Background
University Edinburgh
I did my PhD at the University of Edinburgh, graduating in the summer of 2024. The degree was in New Testament and Early Christianity with a focus on textual criticism. I spent a lot of time on paleography and codicology, which are prerequisites for any serious work with primary sources.
During the PhD, I taught myself to code. The existing tools for textual criticism were often outdated, proprietary, or just didn’t fit the particular problems I was working on with catenae manuscripts. So I started building my own.
The Dissertation
My thesis, The Manuscripts of John of Damascus on Paul, investigated whether manuscripts GA 0150, GA 2110, and GA 1506 constitute a newly identified textual family in Rom 13–1 Cor 4. They do. The archetype dates to the Umayyad Caliphate (mid-seventh to mid-eighth centuries) and traces back to the Mar Saba monastery in the Judean Desert. This places it at the desk of John of Damascus. The thesis argues that this family should be referenced in critical editions as the text of John of Damascus, rather than as individual witnesses.

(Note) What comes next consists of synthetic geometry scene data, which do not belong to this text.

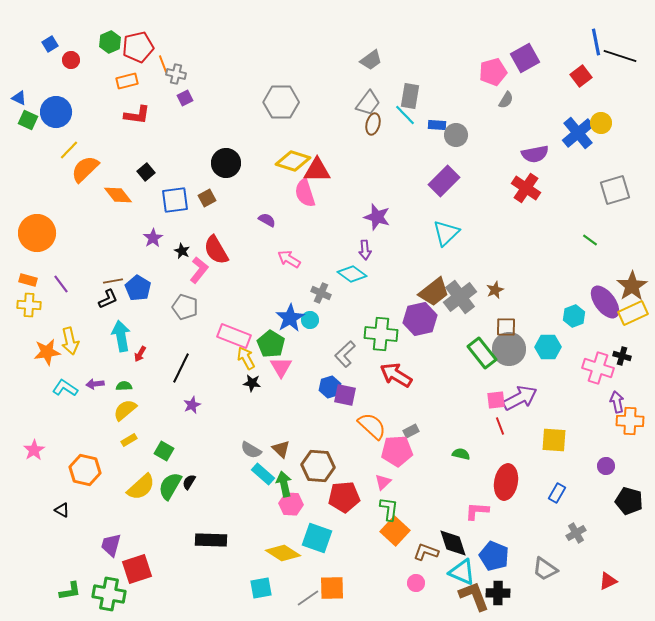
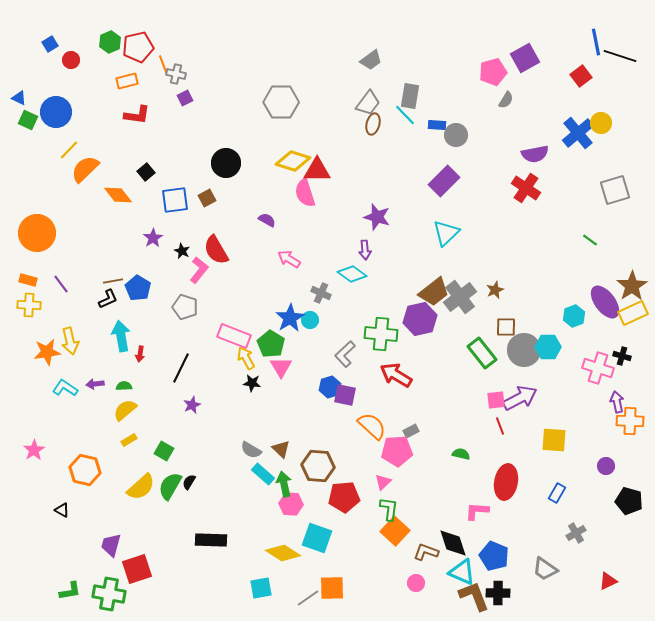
gray circle at (509, 349): moved 15 px right, 1 px down
red arrow at (140, 354): rotated 21 degrees counterclockwise
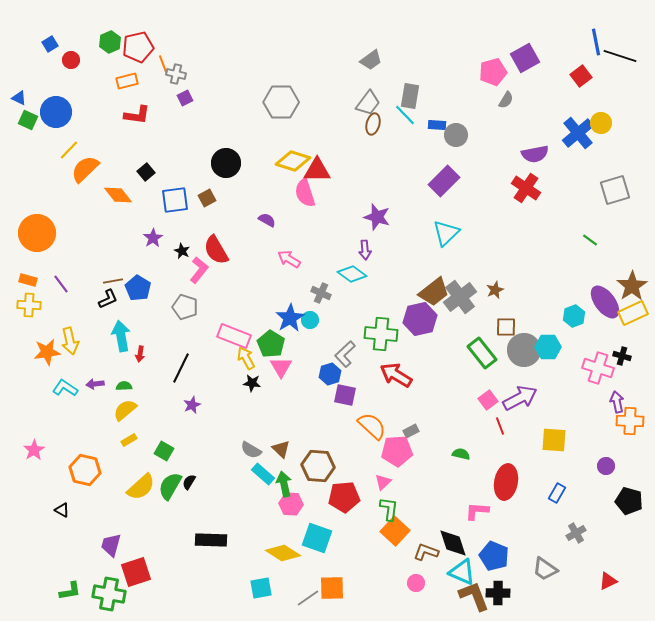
blue hexagon at (330, 387): moved 13 px up
pink square at (496, 400): moved 8 px left; rotated 30 degrees counterclockwise
red square at (137, 569): moved 1 px left, 3 px down
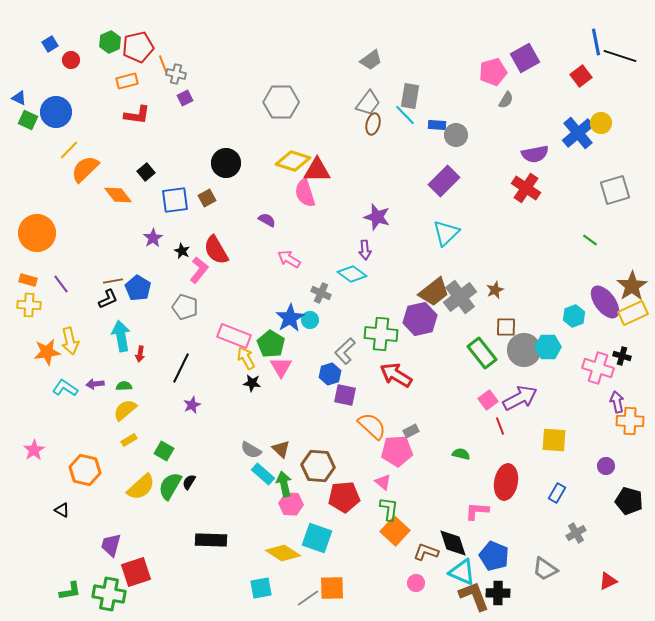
gray L-shape at (345, 354): moved 3 px up
pink triangle at (383, 482): rotated 36 degrees counterclockwise
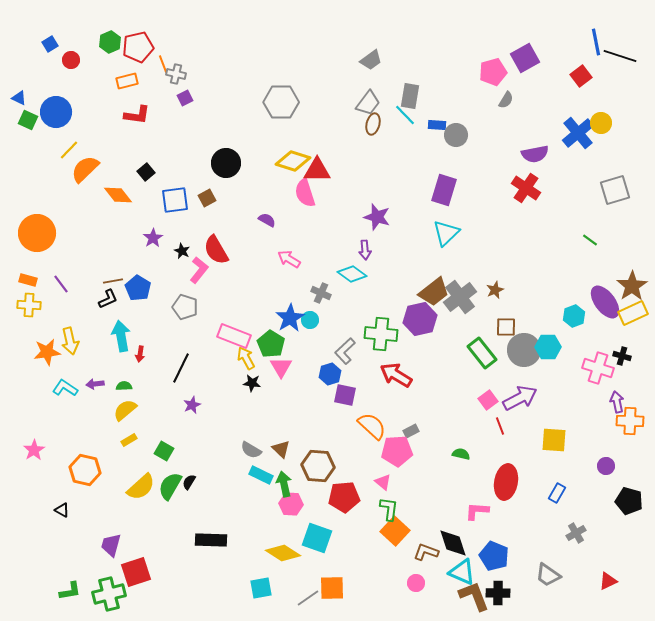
purple rectangle at (444, 181): moved 9 px down; rotated 28 degrees counterclockwise
cyan rectangle at (263, 474): moved 2 px left, 1 px down; rotated 15 degrees counterclockwise
gray trapezoid at (545, 569): moved 3 px right, 6 px down
green cross at (109, 594): rotated 24 degrees counterclockwise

More on the thesis →Harvard University
I’m now a Software Engineer in the Arts & Humanities Research Computing team at Harvard. The role is part consultant, part builder—I work with faculty to design and build virtual research environments for their projects.
What I Do
- Virtual Research Environments: Platforms for dispersed teams to collaborate on data entry and annotation of digitized materials.
- Data Visualization: Tools that let scholars see their data as maps, networks, or phylogenetic trees instead of spreadsheets.
- Consultation: Advising on the technical side of grant proposals.
- Architecture and Engineering: Full stack from CSS to cloud.